Germany’s first National Security Strategy, released last week, criticizes China for disregarding human rights, although the document does not go further into detail. Berlin also plans to release a dedicated China strategy in July.

For the automaker, the Green Party’s China policy has become a headache. “It’s crazy what Habeck and Baerbock are doing at the moment … [They] just try to bring confrontation to the world,” said Ferdinand Dudenhöffer, director of Center for Automotive Research, an industry group with close ties to Volkswagen and to Chinese carmakers. “It’s really crazy.”
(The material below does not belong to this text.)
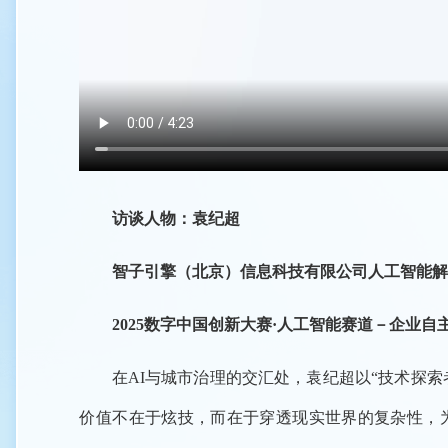
访谈人物：袁纪超
智子引擎（北京）信息科技有限公司人工智能解
2025数字中国创新大赛·人工智能赛道－企业自
在AI与城市治理的交汇处，袁纪超以“技术探
价值不在于炫技，而在于穿透现实世界的复杂性，为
Dudenhöffer insisted the German carmaker had done everything within its capacity to ensure good labor standards in the Xinjiang plant. He didn’t believe the company had broached with Beijing the possibility of the plant’s closure or the transfer of its ownership to its Chinese partners. “I think they discussed it internally, but … if you start to talk about that issue [with the Chinese], then you start to go into opposition with the most important market you have in the world,” he said.

The EV threat

The irony is that Volkswagen’s morally expensive bet may not even pay off.

After enjoying decades of market leadership, the German auto giant is struggling to cope with the impending demise of the combustion engine and is facing unprecedented challenges from Chinese-made electric vehicles, which are now set to become the “greatest risk” facing European carmakers, according to a report by Allianz Trade.
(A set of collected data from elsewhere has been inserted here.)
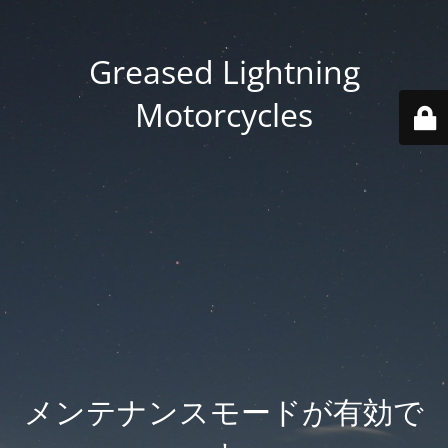
Greased Lightning
Motorcycles
メンテナンスモードが有効で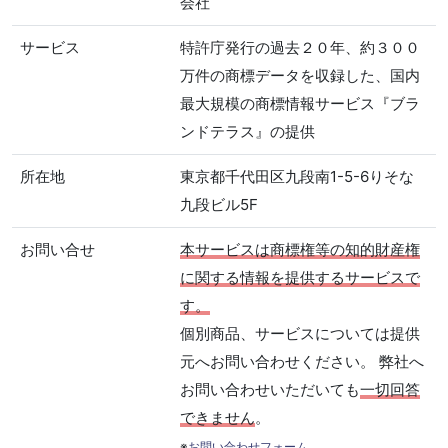
会社
サービス
特許庁発行の過去２０年、約３００
万件の商標データを収録した、国内
最大規模の商標情報サービス『ブラ
ンドテラス』の提供
所在地
東京都千代田区九段南1-5-6りそな
九段ビル5F
お問い合せ
本サービスは商標権等の知的財産権
に関する情報を提供するサービスで
す。
個別商品、サービスについては提供
元へお問い合わせください。 弊社へ
お問い合わせいただいても
一切回答
できません
。
※
お問い合わせフォーム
Even as Volkswagen doubles down on the Chinese market, Chinese carmakers with cheaper battery technology are making a play for Europe, with brands like BYD, Great Wall, Nio and Xpeng launching across the Continent.

While electric vehicles only make up around 5 percent of European sales, EU regulators have mandated a phaseout of the combustion engine by 2035. One analysis predicts Chinese imports could make up nearly a fifth of all European sales by 2025 — bad news for local legacy brands.

Even if Volkswagen does find a way to hold out at home, its investments in China could be at risk if Europe raises trade barriers against Chinese vehicles, as France has been calling for. Such a move would almost certainly lead to reciprocal action from Beijing, which has not shied away from using its regulatory muscles to push its diplomatic interests.

In 2017, for example, when South Korea sought to buy a missile defense system from the U.S. in order to stave off the threat from North Korea, Beijing vocally opposed the move, and sales of Hyundai and Kia models subsequently plummeted, sparking rows with dealerships and plant closures.

Under President Xi Jinping, China has also sought to diminish the market share of foreign companies. In telecoms, for example, European players like Ericsson and Nokia have been crowded out by homegrown heavyweights Huawei and ZTE. China may have needed Western companies to jump-start its industrial development, but with Xi seeking to present China as an alternative to the West, that utility is quickly fading.

In other words, for Volkswagen’s executives, cake-throwing protesters may be the least of their worries.